#### What to work on:
Where a line holds the word "North", copy that line from the data below.
┄┄┄┄┄┄┄┄┄┄
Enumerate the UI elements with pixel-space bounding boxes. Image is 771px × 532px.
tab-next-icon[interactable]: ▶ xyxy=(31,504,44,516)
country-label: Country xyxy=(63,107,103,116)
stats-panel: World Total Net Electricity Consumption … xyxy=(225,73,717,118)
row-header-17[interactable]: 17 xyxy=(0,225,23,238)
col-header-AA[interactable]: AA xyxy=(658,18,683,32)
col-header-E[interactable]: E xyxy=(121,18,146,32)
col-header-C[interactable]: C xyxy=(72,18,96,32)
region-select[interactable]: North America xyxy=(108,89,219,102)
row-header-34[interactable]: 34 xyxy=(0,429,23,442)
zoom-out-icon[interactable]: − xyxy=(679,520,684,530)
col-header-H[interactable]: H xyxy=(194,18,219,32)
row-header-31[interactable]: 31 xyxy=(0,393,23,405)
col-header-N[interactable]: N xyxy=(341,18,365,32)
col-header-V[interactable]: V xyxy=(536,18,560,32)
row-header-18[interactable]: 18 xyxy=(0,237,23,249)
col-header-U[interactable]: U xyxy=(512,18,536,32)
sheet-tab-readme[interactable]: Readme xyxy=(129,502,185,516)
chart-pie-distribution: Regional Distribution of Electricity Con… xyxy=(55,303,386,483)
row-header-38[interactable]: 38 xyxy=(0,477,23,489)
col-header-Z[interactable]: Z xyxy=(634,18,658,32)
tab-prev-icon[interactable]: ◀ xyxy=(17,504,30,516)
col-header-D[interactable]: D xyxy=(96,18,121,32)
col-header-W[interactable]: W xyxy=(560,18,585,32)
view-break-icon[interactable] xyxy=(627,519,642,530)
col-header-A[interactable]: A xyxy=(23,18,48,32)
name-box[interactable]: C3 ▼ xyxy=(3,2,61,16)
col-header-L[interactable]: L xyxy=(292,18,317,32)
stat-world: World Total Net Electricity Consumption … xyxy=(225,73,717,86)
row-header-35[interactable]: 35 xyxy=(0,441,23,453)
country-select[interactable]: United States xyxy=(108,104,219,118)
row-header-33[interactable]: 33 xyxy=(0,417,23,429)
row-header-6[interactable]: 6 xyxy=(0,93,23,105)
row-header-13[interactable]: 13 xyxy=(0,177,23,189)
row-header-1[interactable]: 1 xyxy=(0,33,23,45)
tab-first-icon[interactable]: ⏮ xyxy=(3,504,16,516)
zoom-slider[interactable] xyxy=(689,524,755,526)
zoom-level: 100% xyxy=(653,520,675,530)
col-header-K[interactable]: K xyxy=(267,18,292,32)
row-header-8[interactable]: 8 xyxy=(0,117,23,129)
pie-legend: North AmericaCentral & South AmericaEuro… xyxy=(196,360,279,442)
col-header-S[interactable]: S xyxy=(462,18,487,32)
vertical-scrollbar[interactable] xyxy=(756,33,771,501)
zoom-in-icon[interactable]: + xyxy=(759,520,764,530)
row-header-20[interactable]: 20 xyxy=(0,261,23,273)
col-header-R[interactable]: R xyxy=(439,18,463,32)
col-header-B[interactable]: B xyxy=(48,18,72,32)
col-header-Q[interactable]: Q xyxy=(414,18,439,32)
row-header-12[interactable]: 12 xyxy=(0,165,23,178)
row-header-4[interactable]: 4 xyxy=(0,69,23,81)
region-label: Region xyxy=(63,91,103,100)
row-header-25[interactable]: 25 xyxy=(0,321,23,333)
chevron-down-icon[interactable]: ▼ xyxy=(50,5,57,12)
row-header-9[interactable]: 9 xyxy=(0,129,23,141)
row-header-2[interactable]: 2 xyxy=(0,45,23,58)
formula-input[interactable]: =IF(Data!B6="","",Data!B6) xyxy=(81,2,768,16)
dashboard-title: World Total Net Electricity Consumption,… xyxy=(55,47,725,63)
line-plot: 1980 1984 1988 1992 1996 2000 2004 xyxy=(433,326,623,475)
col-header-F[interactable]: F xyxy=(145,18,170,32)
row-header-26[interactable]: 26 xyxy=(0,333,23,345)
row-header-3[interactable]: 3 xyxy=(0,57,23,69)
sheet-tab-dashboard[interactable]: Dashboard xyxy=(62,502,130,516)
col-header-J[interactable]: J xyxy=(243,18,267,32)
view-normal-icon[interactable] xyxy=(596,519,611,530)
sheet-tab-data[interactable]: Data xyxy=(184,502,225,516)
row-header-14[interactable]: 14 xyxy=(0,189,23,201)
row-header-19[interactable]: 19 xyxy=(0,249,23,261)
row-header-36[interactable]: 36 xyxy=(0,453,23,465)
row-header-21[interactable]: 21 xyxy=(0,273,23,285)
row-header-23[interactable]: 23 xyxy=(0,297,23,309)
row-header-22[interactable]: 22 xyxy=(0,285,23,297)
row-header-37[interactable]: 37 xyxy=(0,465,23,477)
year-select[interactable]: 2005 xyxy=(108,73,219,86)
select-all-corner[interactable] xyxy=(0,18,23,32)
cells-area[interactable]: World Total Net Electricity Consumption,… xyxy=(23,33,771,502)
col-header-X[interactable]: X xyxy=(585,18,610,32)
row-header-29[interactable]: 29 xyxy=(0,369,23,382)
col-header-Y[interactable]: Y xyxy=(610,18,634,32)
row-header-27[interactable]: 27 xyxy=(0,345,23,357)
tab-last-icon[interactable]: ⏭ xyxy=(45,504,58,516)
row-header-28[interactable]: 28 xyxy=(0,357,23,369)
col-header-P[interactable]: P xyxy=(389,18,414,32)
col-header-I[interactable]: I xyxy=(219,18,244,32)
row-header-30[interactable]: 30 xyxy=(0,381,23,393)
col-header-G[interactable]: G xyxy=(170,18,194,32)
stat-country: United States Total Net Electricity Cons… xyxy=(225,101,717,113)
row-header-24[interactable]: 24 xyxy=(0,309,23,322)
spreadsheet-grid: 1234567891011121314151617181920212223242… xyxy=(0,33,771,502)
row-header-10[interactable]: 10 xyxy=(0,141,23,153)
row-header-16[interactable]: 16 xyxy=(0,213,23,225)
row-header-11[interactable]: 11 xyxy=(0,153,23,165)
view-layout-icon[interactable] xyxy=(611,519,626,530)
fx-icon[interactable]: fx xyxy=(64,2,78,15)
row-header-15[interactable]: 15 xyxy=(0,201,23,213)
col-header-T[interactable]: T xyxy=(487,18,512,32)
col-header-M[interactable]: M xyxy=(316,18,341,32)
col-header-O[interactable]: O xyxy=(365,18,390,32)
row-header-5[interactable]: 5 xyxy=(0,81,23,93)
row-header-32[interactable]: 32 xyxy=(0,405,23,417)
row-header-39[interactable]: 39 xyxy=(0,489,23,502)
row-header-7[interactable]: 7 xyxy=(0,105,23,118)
┄┄┄┄┄┄┄┄┄┄
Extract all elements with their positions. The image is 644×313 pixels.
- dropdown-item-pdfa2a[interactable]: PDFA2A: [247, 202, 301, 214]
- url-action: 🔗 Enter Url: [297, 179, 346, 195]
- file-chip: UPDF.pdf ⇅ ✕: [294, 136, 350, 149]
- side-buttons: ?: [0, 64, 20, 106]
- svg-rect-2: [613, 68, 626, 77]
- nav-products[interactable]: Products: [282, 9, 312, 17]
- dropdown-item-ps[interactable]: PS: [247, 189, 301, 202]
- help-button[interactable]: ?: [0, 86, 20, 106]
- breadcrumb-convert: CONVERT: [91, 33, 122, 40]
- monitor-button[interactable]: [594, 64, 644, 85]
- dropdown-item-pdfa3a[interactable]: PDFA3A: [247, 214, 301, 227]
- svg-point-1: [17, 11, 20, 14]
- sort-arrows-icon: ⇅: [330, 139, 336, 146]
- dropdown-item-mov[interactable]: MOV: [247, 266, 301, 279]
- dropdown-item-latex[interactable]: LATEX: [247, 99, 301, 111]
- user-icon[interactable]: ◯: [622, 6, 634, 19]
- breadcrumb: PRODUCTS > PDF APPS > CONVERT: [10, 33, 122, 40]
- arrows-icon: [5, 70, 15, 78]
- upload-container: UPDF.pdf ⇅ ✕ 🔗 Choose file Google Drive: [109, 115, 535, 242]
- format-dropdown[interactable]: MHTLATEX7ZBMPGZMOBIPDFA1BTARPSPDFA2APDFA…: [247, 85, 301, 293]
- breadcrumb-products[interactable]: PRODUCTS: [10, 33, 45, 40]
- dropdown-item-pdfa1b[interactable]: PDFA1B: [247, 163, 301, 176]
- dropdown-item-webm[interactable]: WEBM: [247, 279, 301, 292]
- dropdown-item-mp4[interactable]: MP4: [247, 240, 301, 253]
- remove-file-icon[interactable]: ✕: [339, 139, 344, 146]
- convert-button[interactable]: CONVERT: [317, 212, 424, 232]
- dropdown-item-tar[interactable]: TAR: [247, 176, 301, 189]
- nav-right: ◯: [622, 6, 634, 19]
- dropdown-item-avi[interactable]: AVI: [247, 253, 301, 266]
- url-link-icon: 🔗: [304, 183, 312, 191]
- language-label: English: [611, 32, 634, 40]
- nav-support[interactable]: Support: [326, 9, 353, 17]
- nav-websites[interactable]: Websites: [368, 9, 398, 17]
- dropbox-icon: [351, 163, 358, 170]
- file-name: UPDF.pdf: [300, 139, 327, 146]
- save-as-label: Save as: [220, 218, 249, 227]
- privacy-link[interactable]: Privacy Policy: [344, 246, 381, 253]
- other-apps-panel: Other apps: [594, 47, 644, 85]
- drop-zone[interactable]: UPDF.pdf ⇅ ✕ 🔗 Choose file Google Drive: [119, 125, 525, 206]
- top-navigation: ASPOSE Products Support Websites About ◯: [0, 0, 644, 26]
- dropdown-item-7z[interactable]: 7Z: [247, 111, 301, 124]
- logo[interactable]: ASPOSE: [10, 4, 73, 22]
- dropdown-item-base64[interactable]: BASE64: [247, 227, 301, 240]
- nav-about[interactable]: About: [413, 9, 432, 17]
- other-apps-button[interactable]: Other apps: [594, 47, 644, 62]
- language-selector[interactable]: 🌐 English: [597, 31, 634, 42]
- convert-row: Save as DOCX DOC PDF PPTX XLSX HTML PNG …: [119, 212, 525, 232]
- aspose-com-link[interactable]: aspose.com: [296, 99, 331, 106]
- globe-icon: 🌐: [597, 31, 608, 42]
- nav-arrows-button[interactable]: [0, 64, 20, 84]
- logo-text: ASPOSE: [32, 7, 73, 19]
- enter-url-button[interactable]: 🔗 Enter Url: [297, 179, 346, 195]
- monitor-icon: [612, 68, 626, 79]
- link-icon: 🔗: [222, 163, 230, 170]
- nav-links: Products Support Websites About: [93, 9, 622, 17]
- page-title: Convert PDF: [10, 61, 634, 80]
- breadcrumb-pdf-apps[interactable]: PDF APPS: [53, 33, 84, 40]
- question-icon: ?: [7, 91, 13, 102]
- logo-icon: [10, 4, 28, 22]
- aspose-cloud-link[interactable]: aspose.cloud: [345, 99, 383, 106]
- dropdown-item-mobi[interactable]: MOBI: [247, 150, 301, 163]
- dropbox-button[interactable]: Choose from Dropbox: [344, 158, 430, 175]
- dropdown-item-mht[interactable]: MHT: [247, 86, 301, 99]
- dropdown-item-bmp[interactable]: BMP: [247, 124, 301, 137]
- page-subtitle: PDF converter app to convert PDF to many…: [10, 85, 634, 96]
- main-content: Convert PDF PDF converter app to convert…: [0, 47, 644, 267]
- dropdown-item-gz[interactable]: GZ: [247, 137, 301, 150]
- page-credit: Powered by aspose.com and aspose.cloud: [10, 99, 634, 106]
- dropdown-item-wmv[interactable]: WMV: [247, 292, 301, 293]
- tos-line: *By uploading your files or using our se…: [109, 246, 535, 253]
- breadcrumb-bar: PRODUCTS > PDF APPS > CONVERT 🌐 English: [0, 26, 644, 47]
┄┄┄┄┄┄┄┄┄┄
#### Exercise result:
region-select[interactable]: North America xyxy=(108,89,219,102)
pie-legend: North AmericaCentral & South AmericaEuro… xyxy=(196,360,279,442)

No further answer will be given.